Afinal, cultura é economia?

Por Helvécio Furtado Júnior

Imagem: Creative Commons

Ainda tem quem insista em dizer que a atividade cultural não é econômica. Este é um pensamento danoso, que a curto prazo diminui a capacidade do artista em enxergar o valor do próprio trabalho, e a longo prazo acaba por enterrar carreiras que de outra forma poderiam se sustentar e prosperar.

Mas o que cultura tem a ver com economia? Costumamos enxergar a economia como um assunto difícil, porque envolve dinheiro e por isso deve ser coisa para os contadores e economistas. Mas a verdade é que, trocando em miúdos, economia significa usar o que você tem e o que você sabe para conseguir mais, e com isso continuar vivendo e aprendendo. Qualquer um pode praticar.

Assim como a economia, a cultura está em todos os lugares: hoje em dia as pessoas passam a maior parte do seu tempo consumindo filmes, músicas, séries, etc. Além disso, estão procurando conteúdos mais alinhados com seus próprios gostos, ao invés de adequar-se à “cultura de massas”. A capacidade de cada um escutar, assistir ou consumir o que quer veio com a internet e teve um efeito muito interessante para nós, profissionais culturais e criativos do século XXI. Vamos imaginar:

Uma pequena fábrica de roupas possui cinco funcionárias, e um aparelho de rádio para entretê-las durante o expediente. A proprietária e as cinco funcionárias escutam Gusttavo Lima o dia todo, pois é o que toca na rádio. Um dia, a filha da dona passa a trabalhar ali. Pouco depois, ela chama a mãe e pede para aposentar o rádio. O aparelho é velho e a música não faz seu estilo. A mãe gosta de sertanejo, a filha prefere o rock. Para evitar o silêncio, as duas passam a ouvir música pelo celular, com os fones de ouvido. As demais funcionárias também passam a usar fones, e agora cada uma ouve o que gosta. Onde antes tocava somente um artista, agora tocam seis.

Quando pensamos que esse aumento de espaço para o artista está acontecendo em todos os lugares e para todas as formas de arte ao mesmo tempo, começamos a enxergar o tamanho não apenas da oportunidade que temos diante de nós, mas também do valor de nosso produto cultural, pois quando todo mundo pode escolher o que quer ver, ouvir ou consumir, sempre vai ter alguém que irá gostar da sua arte. O trabalho do artista passa a ser então, aprender a se comunicar com seu público e apoiadores, e encontrar seu espaço e seus fãs na vastidão da internet. Décadas de carreira na cultura não são garantia de sobrevivência para o agente cultural no século XXI. O momento exige humildade para embarcar nas inovações e aprender com elas.
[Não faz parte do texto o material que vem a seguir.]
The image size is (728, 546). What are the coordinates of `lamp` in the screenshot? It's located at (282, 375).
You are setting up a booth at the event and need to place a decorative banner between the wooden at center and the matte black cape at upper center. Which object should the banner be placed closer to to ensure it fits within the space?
O trabalho cultural já provou ser capaz de gerar retorno financeiro: Em cidades que investem na cultura, como o Rio de Janeiro, a média salarial do profissional criativo é de R$6.880,00, quase três vezes mais que a média geral nacional, segundo dados da Firjan - Federação das Indústrias do Rio de Janeiro. Uma pesquisa realizada pela Fundação Getúlio Vargas aponta que cada R$1 investido pelo governo em cultura gera R$13 de retorno para os cofres públicos. A pesquisa também aponta que o setor emprega 6,6 milhões de pessoas no país, e é responsável por 2,4% do PIB nacional, estando acima de segmentos mais tradicionais como a indústria têxtil e a farmacêutica. Mesmo sendo o mais atingido, o segmento cultural é um dos mais promissores para a retomada econômica pós-pandemia. Ou seja: mais do que nunca, cultura é economia. E quem deseja escapar da irrelevância, terá de viver por essa verdade.


Helvécio Furtado Junior é escritor, produtor, cineasta e roteirista graduando em Cinema pela Universidade Federal de Santa Catarina. Atua no setor de elaboração de projetos do Grupo Sintonize, além de gerir a banda Patense Pássaro Vivo. Em 2020, lançou seu primeiro livro, "O Ouvido do Bode Preto", além dos documentários "Congado: Um Reino Oculto no Brasil Profundo" e "Patos de Minas nas Vozes da Folia".